Ruth Enzler war im Zusammenhang mit Auseinandersetzungen um das ACS-Präsidium Opfer einer Boulevardkampagne, Edgar Schuler erkrankte an einem Hirntumor. Ihr Werk war damals schon im Entstehen begriffen; aus Theorie wurde unvermittelt schmerzhafte Erfahrung.
Emotional und kämpferisch
Doch anlässlich der Buchpremiere im Hotel „Savoy“ in Zürich standen nicht Autorin und Autor im Mittelpunkt des Interesses, sondern zwei Gäste, welche die beiden seinerzeit, neben acht weiteren Betroffenen, zum Thema Krisenbewältigung interviewt hatten: Monisha Kaltenborn, die frühere Teamchefin des Sauber-Rennstalls sowie Sepp Blatter, der frühere Präsident des Weltfussballverbands (Fifa).
Im Buch selbst nimmt der theoretische Teil grösseren Raum ein als die zehn Gespräche. Auf dem Podium im „Savoy“ dagegen dominierte die gelebte Erfahrung: Von Edgar Schuler befragt und von Ruth Enzler kommentiert, erzählten Monisha Kaltenborn und Sepp Blatter, wie es ihnen seit jenen Interviews ergangen war, als die Krise noch virulenter war. Dabei zeigte sich, wie unterschiedlich Krisen bewältigt werden: eher distanziert und analytisch im Falle der früheren Leiterin der Sauber Motorsport AG, eher emotional und kämpferisch beim auf sechs Jahre hinaus suspendierten Fifa-Präsidenten.
„Die Karosserie ist geflickt“
Für Monisha Kaltenborn ist das Thema Formel 1 wohl abgeschlossen. Ihr sei es, erzählte sie, vor ihrem Abgang in erster Linie darum gegangen, das Überleben des Rennstalls und dessen Arbeitsplätze zu sichern – kein leichtes Unterfangen, stand sie doch, als Chefin eines KMU, im Mittelpunkt eines unverhältnismässig grossen Medieninteresses. Ihr Fall sei mit jenem Sepp Blatters wohl kaum zu vergleichen.

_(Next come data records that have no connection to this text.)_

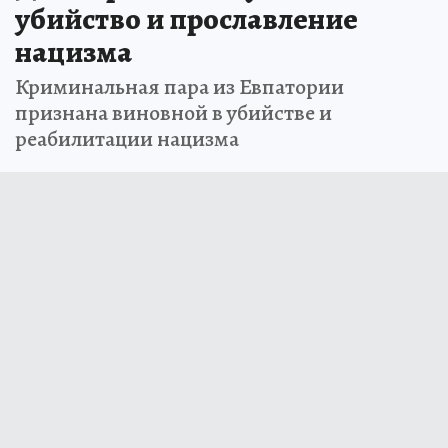
убийство и прославление
нацизма
Криминальная пара из Евпатории
признана виновной в убийстве и
реабилитации нацизма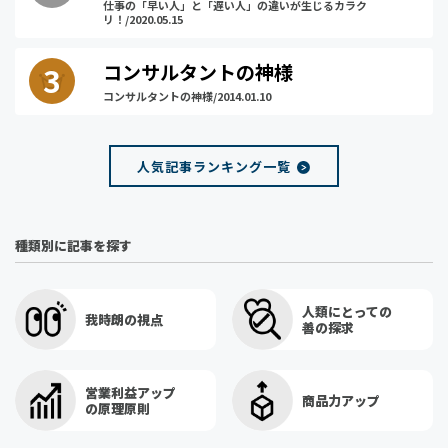
仕事の「早い人」と「遅い人」の違いが生じるカラク
リ！/2020.05.15
コンサルタントの神様
コンサルタントの神様/2014.01.10
人気記事ランキング一覧
種類別に記事を探す
人類にとっての
我時朗の視点
善の探求
営業利益アップ
商品力アップ
の原理原則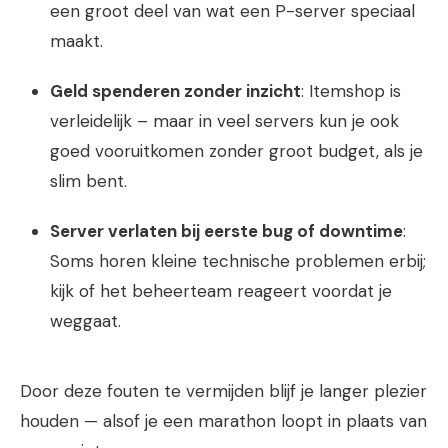
een groot deel van wat een P-server speciaal
maakt.
Geld spenderen zonder inzicht
: Itemshop is
verleidelijk – maar in veel servers kun je ook
goed vooruitkomen zonder groot budget, als je
slim bent.
Server verlaten bij eerste bug of downtime
:
Soms horen kleine technische problemen erbij;
kijk of het beheerteam reageert voordat je
weggaat.
Door deze fouten te vermijden blijf je langer plezier
houden — alsof je een marathon loopt in plaats van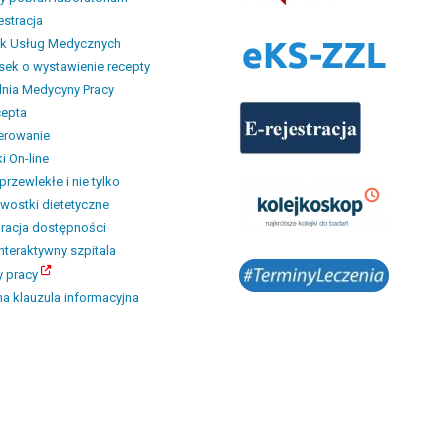
estracja
ik Usług Medycznych
ek o wystawienie recepty
nia Medycyny Pracy
cepta
erowanie
i On-line
przewlekłe i nie tylko
wostki dietetyczne
racja dostępności
interaktywny szpitala
y pracy
a klauzula informacyjna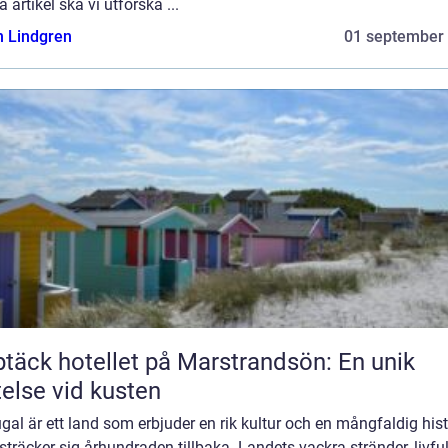
 artikel ska vi utforska ...
n Lindgren
01 september
täck hotellet på Marstrandsön: En unik
telse vid kusten
gal är ett land som erbjuder en rik kultur och en mångfaldig hist
träcker sig århundraden tillbaka. Landets vackra stränder, livfu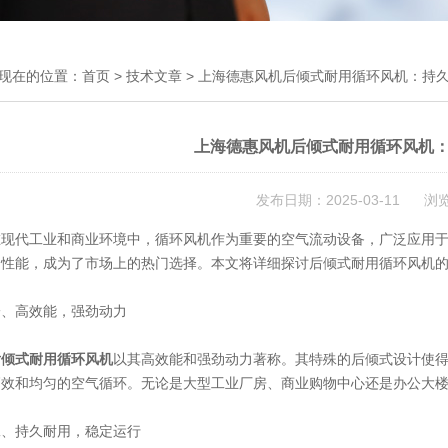
现在的位置：
首页
>
技术文章
> 上海德惠风机后倾式耐用循环风机：持
上海德惠风机后倾式耐用循环风机
发布日期：2025-03-11 浏
代工业和商业环境中，循环风机作为重要的空气流动设备，广泛应用于
的性能，成为了市场上的热门选择。本文将详细探讨后倾式耐用循环风机
高效能，强劲动力
后倾式耐用循环风机
以其高效能和强劲动力著称。其特殊的后倾式设计使
高效和均匀的空气循环。无论是大型工业厂房、商业购物中心还是办公大楼
持久耐用，稳定运行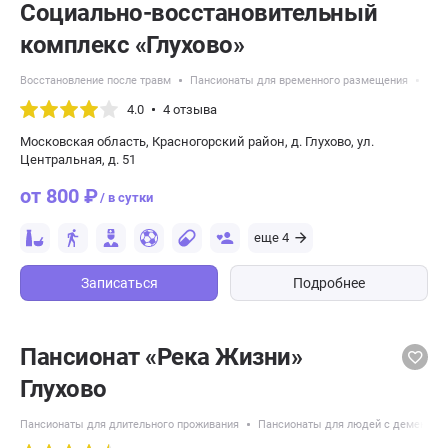
Социально-восстановительный
комплекс «Глухово»
Восстановление после травм
Пансионаты для временного размещения
Пан
4.0
4 отзыва
Московская область, Красногорский район, д. Глухово, ул.
Центральная, д. 51
от 800 ₽
/ в сутки
еще 4
Записаться
Подробнее
Пансионат «Река Жизни»
Глухово
Пансионаты для длительного проживания
Пансионаты для людей с деменцие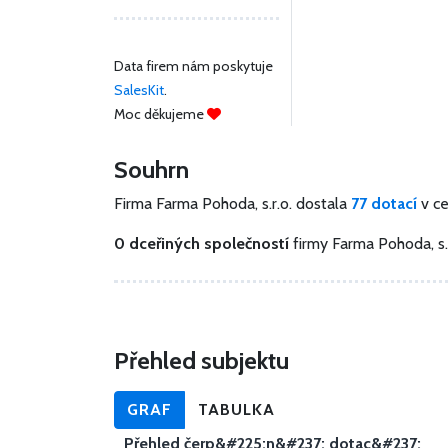
Data firem nám poskytuje
SalesKit
.
Moc děkujeme
Souhrn
Firma Farma Pohoda, s.r.o. dostala
77 dotací
v c
0 dceřiných společností
firmy Farma Pohoda, s.
Přehled subjektu
GRAF
TABULKA
Přehled čerp&#225;n&#237; dotac&#237;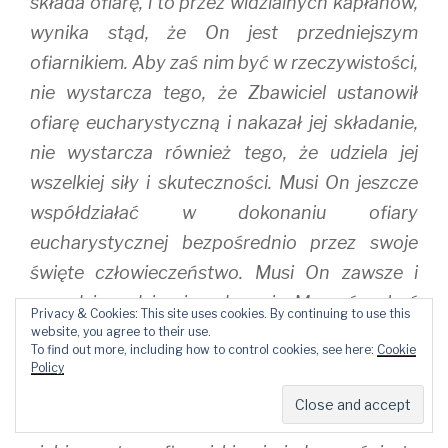
składa ofiarę, i to przez widzialnych kapłanów,
wynika stąd, że On jest przedniejszym
ofiarnikiem. Aby zaś nim być w rzeczywistości,
nie wystarcza tego, że Zbawiciel ustanowił
ofiarę eucharystyczną i nakazał jej składanie,
nie wystarcza również tego, że udziela jej
wszelkiej siły i skuteczności. Musi On jeszcze
współdziałać w dokonaniu ofiary
eucharystycznej bezpośrednio przez swoje
święte człowieczeństwo. Musi On zawsze i
wszędzie, gdzie się odprawia Msza św., być
Privacy & Cookies: This site uses cookies. By continuing to use this
czynny jako kapłan. Przez usta widzialnego
website, you agree to their use.
To find out more, including how to control cookies, see here:
Cookie
kapłana Chrystus zamienia przygotowane
Policy
chleb i wino w Ciało i Krew swoją, tj. przenosi
Ciało i Krew, swoje człowieczeństwo, samego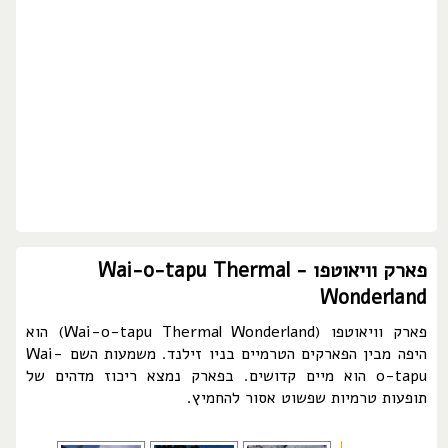
פארק וויאוטפו - Wai-o-tapu Thermal
Wonderland
פארק וויאוטפו (Wai-o-tapu Thermal Wonderland) הוא
היפה מבין הפארקים הטרמיים בניו זילנד. משמעות השם Wai-
o-tapu הוא מיים קדושים. בפארק נמצא ריכוז מדהים של
תופעות טרמיות שפשוט אסור להחמיץ.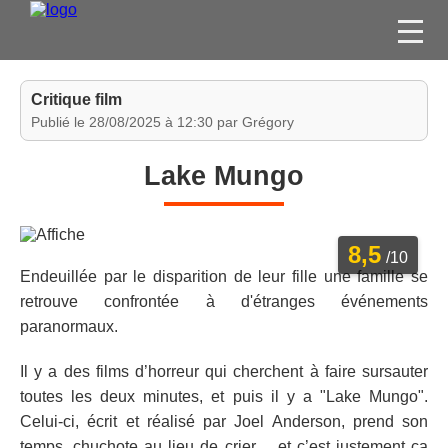
FILMS
Critique film
SÉRIES
Publié le 28/08/2025 à 12:30 par Grégory
DVD / BLU-RAY / SVOD
Lake Mungo
JEUX VIDÉO
CONCOURS
8,5
DIVERS
/10
Endeuillée par le disparition de leur fille une famille se
retrouve confrontée à d'étranges événements
ESPACE
paranormaux.
MEMBRE
Il y a des films d’horreur qui cherchent à faire sursauter
toutes les deux minutes, et puis il y a "Lake Mungo".
Celui-ci, écrit et réalisé par Joel Anderson, prend son
temps, chuchote au lieu de crier… et c’est justement ça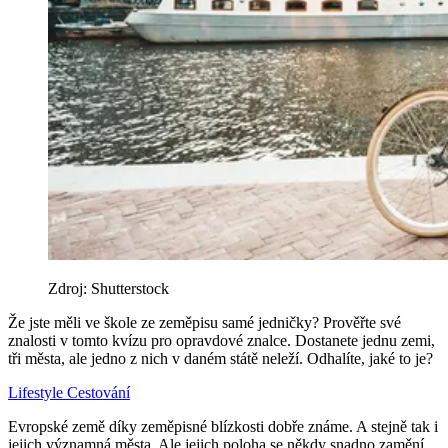
Zdroj: Shutterstock
Že jste měli ve škole ze zeměpisu samé jedničky? Prověřte své
znalosti v tomto kvízu pro opravdové znalce. Dostanete jednu zemi,
tři města, ale jedno z nich v daném státě neleží. Odhalíte, jaké to je?
Lifestyle
Cestování
Evropské země díky zeměpisné blízkosti dobře známe. A stejně tak i
jejich významná města. Ale jejich poloha se někdy snadno zamění.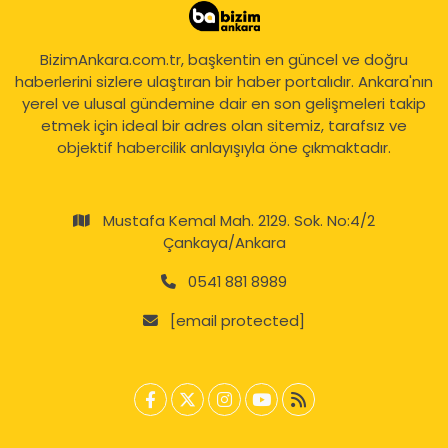
BizimAnkara.com.tr, başkentin en güncel ve doğru
haberlerini sizlere ulaştıran bir haber portalıdır. Ankara'nın
yerel ve ulusal gündemine dair en son gelişmeleri takip
etmek için ideal bir adres olan sitemiz, tarafsız ve
objektif habercilik anlayışıyla öne çıkmaktadır.
Mustafa Kemal Mah. 2129. Sok. No:4/2
Çankaya/Ankara
0541 881 8989
[email protected]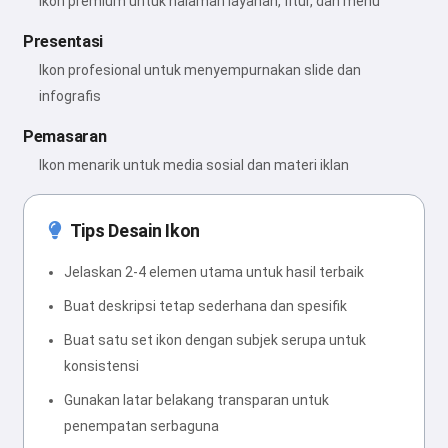
Ikon premium untuk halaman layanan, fitur, dan menu
Presentasi
Ikon profesional untuk menyempurnakan slide dan
infografis
Pemasaran
Ikon menarik untuk media sosial dan materi iklan
Tips Desain Ikon
Jelaskan 2-4 elemen utama untuk hasil terbaik
Buat deskripsi tetap sederhana dan spesifik
Buat satu set ikon dengan subjek serupa untuk
konsistensi
Gunakan latar belakang transparan untuk
penempatan serbaguna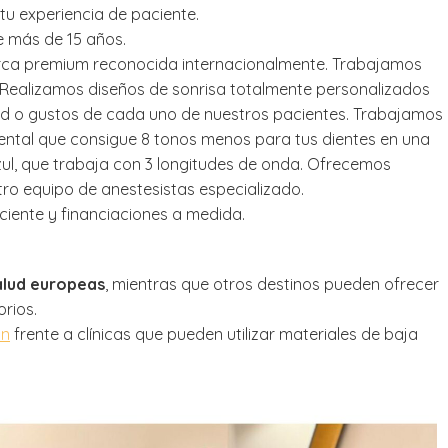
u experiencia de paciente.
e más de 15 años.
rca premium reconocida internacionalmente. Trabajamos
 Realizamos diseños de sonrisa totalmente personalizados
dad o gustos de cada uno de nuestros pacientes. Trabajamos
ntal que consigue 8 tonos menos para tus dientes en una
ul, que trabaja con 3 longitudes de onda. Ofrecemos
ro equipo de anestesistas especializado.
ente y financiaciones a medida.
alud europeas
, mientras que otros destinos pueden ofrecer
rios.
ón
frente a clínicas que pueden utilizar materiales de baja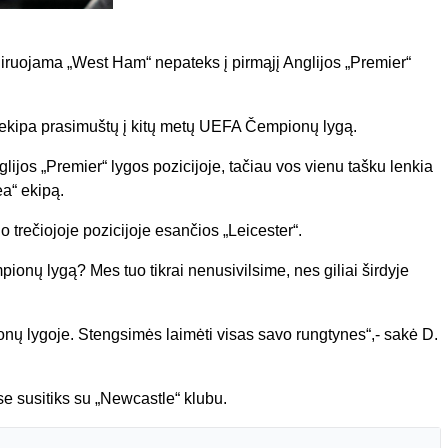
niruojama „West Ham“ nepateks į pirmąjį Anglijos „Premier“
ad ekipa prasimuštų į kitų metų UEFA Čempionų lygą.
lijos „Premier“ lygos pozicijoje, tačiau vos vienu tašku lenkia
a“ ekipą.
o trečiojoje pozicijoje esančios „Leicester“.
pionų lygą? Mes tuo tikrai nenusivilsime, nes giliai širdyje
ų lygoje. Stengsimės laimėti visas savo rungtynes“,- sakė D.
e susitiks su „Newcastle“ klubu.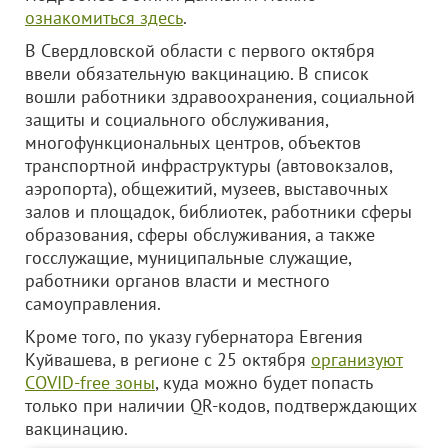
ознакомиться здесь
.
В Свердловской области с первого октября
ввели обязательную вакцинацию. В список
вошли работники здравоохранения, социальной
защиты и социального обслуживания,
многофункциональных центров, объектов
транспортной инфраструктуры (автовокзалов,
аэропорта), общежитий, музеев, выставочных
залов и площадок, библиотек, работники сферы
образования, сферы обслуживания, а также
госслужащие, муниципальные служащие,
работники органов власти и местного
самоуправления.
Кроме того, по указу губернатора Евгения
Куйвашева, в регионе с 25 октября
организуют
COVID-free зоны
, куда можно будет попасть
только при наличии QR-кодов, подтверждающих
вакцинацию.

Den Walliser traf seine Suspension nach 41 Jahren Tätigkeit im Rahmen der Fifa ungleich härter – dies umso eher, als Blatter nach wie vor überzeugt ist, nichts Unrechtes begangen zu haben. Zwar habe ihn das Medientribunal längst verurteilt, argumentierte der 81-Jährige. Das hindere ihn aber nicht daran, weiter für seine Rechte zu kämpfen. Auch sei er heute, nach der Suspension vorübergehend erkrankt, gesundheitlich wieder auf dem Damm: „Die Karosserie ist geflickt.“ Besser als die Einstufung als „past president“ des Weltfussballverbandes gefalle ihm die Charakterisierung als „legendary president“ der Fifa.
Auf Widerspruch stiess Sepp Blatter mit seiner Einschätzung, dass Frauen Krisen besser bewältigen könnten als Männer. Dafür gebe es, sagte Ruth Enzler, keine Belege. Einig ging die Psychologin mit dem Funktionär in der Schlussfolgerung, dass es bei der Bewältigung einer Krise hilfreicher ist, die richtigen Fragen zu stellen, als lediglich gutgemeinte Ratschläge zu erteilen. Wichtig sei vor allem, so Enzler, alte Denkmuster abzulegen und neue Perspektiven auf belastende Sachverhalte zu entdecken. Was auch helfe, schloss Monisha Kaltenborn: „Stur bleiben.“
Ruth Enzler Denzler/Edgar Schuler: „Krisen erfolgreich bewältigen – Wie Führungskräfte in Wirtschaft und Politik Schicksalsschläge überwinden“. Berlin: Springer, 2017. 289 Seiten.